The key to understanding this apparent unhappiness lies in the last three out of four tracks on the album. ‘Waveform’ and ‘Digital Brain’ find Alpers singing about taking solace in non-human form, the former’s wheezing harmonium-led lullaby containing they lyrics “The waveforms are our friends / they don’t personalise, or even criticise”, while in the latter she pines for the simple ones and zeros of computer processing. Final track ‘Not Entertainment’, an intense surge of electro, begins with the lines “Not Entertainment… I need to find someone to give a meaning to getting up in the morning” and ends with “For the last time goodbye, she is gone / for the last time goodbye, she is gone / for the last time goodbye.” And the last sound we hear on the album is Alpers singing “goodbye”.
Before we get to that tipping point, the album opens with the beautiful hymnal of ‘Grow Old With Me’, in which Alpers’ Kiwi vocals and vowel sounds are manipulated into androgynous tones, and this is followed by the acoustic nursery rhyme of ‘The Light Seekers’, bobbing along on an electronic burble.
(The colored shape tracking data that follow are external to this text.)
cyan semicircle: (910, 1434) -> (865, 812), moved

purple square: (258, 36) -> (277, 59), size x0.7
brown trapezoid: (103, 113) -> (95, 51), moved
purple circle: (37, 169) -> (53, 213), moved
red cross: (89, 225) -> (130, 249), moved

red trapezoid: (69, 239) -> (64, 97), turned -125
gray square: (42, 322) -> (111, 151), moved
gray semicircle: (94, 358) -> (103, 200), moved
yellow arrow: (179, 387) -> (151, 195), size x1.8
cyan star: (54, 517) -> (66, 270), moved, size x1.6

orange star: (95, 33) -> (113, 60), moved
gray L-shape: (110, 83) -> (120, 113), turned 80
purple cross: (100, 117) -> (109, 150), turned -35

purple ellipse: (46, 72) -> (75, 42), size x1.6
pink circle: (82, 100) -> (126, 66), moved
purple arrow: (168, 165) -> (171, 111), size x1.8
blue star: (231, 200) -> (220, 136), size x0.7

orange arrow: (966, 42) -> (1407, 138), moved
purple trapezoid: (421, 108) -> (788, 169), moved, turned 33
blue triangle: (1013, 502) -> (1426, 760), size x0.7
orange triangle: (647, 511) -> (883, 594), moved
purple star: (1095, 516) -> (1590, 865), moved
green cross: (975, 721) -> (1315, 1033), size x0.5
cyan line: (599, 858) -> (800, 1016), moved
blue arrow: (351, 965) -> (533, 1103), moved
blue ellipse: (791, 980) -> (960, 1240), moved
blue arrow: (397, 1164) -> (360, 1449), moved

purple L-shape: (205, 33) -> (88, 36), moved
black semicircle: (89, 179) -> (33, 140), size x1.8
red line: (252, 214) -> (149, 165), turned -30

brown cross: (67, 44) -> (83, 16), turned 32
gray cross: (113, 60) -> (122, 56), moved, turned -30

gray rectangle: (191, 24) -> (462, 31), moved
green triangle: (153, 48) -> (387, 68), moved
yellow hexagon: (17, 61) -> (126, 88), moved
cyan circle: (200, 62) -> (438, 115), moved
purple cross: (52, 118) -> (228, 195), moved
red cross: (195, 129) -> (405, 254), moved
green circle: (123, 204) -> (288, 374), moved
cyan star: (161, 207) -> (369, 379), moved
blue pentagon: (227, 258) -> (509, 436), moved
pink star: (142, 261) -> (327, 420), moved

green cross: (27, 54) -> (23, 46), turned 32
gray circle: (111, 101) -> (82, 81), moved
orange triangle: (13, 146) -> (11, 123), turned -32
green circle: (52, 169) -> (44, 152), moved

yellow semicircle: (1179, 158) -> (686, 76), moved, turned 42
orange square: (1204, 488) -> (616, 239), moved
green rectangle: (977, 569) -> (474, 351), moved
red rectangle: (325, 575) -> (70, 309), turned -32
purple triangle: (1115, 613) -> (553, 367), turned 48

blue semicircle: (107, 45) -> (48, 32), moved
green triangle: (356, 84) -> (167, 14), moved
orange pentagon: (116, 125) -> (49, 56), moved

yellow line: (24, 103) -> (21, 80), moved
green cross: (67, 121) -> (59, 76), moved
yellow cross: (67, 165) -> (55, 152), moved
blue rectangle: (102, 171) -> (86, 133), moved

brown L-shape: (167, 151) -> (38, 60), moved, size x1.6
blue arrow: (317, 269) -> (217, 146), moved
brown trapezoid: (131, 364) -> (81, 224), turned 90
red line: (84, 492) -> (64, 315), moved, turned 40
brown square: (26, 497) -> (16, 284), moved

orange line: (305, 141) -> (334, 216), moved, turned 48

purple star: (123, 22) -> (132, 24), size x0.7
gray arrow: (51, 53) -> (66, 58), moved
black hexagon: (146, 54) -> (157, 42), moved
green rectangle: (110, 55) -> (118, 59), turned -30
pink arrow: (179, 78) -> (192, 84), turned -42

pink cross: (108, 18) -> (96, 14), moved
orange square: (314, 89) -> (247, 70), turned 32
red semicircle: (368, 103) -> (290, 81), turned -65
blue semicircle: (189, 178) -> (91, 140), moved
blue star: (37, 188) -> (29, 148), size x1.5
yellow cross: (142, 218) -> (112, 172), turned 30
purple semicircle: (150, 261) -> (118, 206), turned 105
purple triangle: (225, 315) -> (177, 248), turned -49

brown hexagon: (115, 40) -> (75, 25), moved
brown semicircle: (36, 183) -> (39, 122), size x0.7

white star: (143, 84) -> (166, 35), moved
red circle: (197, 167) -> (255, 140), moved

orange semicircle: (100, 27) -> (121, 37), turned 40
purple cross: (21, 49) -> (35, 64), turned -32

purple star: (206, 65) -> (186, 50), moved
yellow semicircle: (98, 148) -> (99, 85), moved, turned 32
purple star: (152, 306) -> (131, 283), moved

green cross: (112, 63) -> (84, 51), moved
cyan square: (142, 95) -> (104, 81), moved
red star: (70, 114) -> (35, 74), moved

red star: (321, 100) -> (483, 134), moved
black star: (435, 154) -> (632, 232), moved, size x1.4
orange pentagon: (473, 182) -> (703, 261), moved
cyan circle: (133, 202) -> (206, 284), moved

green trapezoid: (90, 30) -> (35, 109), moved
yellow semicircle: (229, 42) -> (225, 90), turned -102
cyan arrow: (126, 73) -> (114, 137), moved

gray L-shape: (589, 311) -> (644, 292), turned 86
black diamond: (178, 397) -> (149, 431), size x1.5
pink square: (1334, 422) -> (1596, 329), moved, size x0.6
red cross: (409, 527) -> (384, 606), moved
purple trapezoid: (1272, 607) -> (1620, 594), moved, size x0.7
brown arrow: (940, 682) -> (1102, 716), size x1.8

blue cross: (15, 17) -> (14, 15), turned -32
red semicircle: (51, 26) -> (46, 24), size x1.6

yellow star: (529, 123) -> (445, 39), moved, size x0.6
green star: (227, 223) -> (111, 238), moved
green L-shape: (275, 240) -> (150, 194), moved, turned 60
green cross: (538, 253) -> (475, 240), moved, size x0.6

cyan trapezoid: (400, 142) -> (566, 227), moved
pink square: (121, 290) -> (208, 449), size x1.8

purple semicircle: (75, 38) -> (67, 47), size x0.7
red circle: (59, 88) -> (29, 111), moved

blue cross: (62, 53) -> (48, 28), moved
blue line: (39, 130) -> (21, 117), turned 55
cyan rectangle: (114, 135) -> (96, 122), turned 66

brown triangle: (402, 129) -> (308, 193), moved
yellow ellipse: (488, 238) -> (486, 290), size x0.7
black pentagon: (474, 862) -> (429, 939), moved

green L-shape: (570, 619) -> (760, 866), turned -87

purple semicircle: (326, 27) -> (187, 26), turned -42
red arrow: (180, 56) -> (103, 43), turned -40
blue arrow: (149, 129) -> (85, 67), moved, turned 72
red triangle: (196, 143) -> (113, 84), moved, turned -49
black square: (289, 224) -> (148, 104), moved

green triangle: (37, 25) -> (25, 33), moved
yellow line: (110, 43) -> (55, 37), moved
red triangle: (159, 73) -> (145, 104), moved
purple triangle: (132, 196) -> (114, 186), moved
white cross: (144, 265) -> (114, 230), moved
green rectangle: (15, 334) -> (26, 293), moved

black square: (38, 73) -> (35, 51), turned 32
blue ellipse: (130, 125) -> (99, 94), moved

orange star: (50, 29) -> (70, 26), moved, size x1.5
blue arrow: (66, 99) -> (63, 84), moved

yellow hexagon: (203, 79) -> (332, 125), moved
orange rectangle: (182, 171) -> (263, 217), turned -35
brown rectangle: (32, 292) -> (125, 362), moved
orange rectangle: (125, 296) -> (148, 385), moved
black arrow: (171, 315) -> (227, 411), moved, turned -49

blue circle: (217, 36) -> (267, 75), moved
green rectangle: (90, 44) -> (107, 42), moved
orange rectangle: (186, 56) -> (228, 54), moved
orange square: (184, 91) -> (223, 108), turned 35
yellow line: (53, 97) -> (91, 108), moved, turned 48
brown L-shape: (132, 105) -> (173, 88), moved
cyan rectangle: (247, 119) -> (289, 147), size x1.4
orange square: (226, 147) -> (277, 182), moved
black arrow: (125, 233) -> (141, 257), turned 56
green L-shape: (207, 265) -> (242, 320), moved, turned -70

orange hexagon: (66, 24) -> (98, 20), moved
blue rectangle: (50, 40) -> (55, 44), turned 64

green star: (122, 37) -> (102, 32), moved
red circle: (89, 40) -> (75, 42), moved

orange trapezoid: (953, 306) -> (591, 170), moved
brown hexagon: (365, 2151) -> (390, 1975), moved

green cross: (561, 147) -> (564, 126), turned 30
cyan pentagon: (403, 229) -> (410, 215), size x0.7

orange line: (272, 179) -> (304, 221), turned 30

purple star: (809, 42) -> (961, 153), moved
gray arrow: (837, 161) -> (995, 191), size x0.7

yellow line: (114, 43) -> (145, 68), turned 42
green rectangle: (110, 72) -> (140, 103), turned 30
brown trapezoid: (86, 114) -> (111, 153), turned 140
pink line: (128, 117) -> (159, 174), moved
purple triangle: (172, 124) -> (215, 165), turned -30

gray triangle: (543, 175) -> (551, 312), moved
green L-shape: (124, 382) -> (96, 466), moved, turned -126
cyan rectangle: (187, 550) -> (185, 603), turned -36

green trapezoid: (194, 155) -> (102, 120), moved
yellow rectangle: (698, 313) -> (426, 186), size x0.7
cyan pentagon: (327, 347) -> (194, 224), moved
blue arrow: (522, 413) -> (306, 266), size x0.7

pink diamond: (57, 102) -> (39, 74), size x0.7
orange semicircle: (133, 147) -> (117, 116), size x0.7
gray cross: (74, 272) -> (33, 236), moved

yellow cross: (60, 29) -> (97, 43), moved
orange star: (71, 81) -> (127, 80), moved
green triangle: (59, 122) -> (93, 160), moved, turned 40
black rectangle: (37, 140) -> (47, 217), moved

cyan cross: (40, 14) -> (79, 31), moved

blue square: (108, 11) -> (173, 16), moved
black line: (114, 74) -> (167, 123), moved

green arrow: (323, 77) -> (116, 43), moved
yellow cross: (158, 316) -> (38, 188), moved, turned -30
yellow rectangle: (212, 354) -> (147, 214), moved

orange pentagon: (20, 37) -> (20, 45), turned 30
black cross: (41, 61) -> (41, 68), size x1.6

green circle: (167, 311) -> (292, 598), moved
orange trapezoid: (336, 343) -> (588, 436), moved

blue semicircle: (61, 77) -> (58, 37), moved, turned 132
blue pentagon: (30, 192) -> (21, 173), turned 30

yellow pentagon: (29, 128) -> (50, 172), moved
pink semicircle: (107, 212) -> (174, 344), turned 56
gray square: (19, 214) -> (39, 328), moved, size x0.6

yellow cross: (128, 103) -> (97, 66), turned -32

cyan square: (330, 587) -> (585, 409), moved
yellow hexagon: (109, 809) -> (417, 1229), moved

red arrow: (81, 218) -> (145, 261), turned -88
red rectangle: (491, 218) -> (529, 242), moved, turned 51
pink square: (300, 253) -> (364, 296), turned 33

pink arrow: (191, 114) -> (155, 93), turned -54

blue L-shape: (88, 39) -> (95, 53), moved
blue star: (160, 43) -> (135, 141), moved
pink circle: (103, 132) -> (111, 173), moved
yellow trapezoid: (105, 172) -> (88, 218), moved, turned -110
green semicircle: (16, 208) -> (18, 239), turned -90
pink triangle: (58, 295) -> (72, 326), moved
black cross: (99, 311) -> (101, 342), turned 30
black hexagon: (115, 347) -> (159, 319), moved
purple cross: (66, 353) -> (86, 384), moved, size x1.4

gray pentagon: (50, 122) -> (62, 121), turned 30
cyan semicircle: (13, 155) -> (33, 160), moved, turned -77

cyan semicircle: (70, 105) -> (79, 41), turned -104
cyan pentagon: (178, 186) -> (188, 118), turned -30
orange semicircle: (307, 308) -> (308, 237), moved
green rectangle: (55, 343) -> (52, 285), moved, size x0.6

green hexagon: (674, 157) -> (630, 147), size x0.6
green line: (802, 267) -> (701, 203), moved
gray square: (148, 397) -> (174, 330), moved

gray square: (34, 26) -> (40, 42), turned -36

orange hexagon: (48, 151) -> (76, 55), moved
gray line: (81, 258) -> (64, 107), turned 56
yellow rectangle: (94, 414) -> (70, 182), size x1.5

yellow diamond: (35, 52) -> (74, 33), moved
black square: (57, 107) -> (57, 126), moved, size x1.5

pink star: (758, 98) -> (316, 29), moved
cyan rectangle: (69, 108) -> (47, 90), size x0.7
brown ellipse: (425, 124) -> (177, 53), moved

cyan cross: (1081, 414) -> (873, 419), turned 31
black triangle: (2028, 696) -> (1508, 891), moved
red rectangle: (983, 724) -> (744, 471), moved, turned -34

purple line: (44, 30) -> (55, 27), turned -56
Lead single ‘Blanket’ darkens the tone with a deep bass throb, with glam undertones sneaking through the gloom. ‘Polarity Party’ keeps the album flowing with a poppier take on the dark electro, with Alpers sounding vocally like the Deheza twins from School of Seven Bells.
The album almost splits in half with its tone; the first handful of tracks are lovely upbeat examples of electric, psychedleic pop with ‘Sugarbug’ sounding like Yo La Tengo in their quieter moments, ‘The Last Boat’s Song’ call-and-response of baby cries and “shushing” adds a quirky tone and more harmonium, and ‘Tui Tui’ is a sweet little gem. Then we hit the aforementioned downbeat moments….
While those last songs are certainly darker in tone, they turn out to be just as enjoyable as what’s come before. If Bachelorette does turn out to be Alpers’ swansong as Bachelorette, then it’s a fine testament to her talents as a musician. However if it’s worked as catharsis, then even better for the music world as we can expect more joys from this performer.